Wednesday, September 19, 2012

The nature of perception

From David Kelley's classic, The Evidence of the Senses: " ... The normal adult human is not a tabula rasa. We bring to perception an enormous fund of background knowledge, and the act of perceiving is usually guided by the conscious purposes of expanding or applying that knowledge. Consider, for example, the role of attention. At any moment, the way in which one directs his attention affects what is perceived from among all the things that could be perceived, given present stimulation. It is doubtful that an act of attention is necessary for perceiving every object. Stimuli such as sudden chills, loud explosions, or noxious odors intrude themselves upon us quite apart from any conscious choice. But attention certainly can make the difference between perceiving or not perceiving an object-the classic examples being one's awareness of his clothes or of a low hum in the background. And the degree of attention to an object has a marked effect on the character of one's perceptual awareness of it.
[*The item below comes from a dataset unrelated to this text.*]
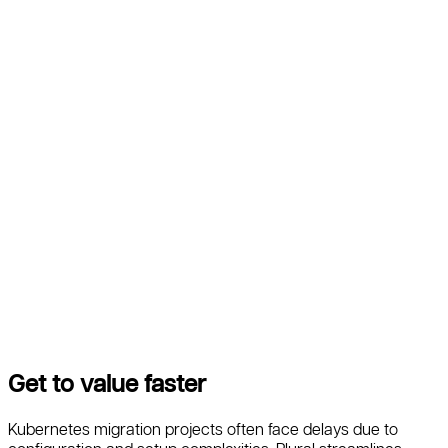
Get to value faster
Kubernetes migration projects often face delays due to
Thus there are major differences in the scope, clarity, and specificity of awareness-that is, in how much of the object is perceived-along a continuum of attention from objects at the edge of the visual field, to pocket change fingered absentmindedly, to the road ahead while one is driving, to a pen one has found at last among the litter on the desk, to the face of another person in conversation, to the riveting sound of a scratching at one's door late at night. ..."

The history of what a person attends to affects what it is possible for him to perceive in a given situation. Attention is the major factor in perceptual learning.

As you can see now, after a few posts on David Kelley's book, that the science of perception - and the philosophy of perception - are quite different.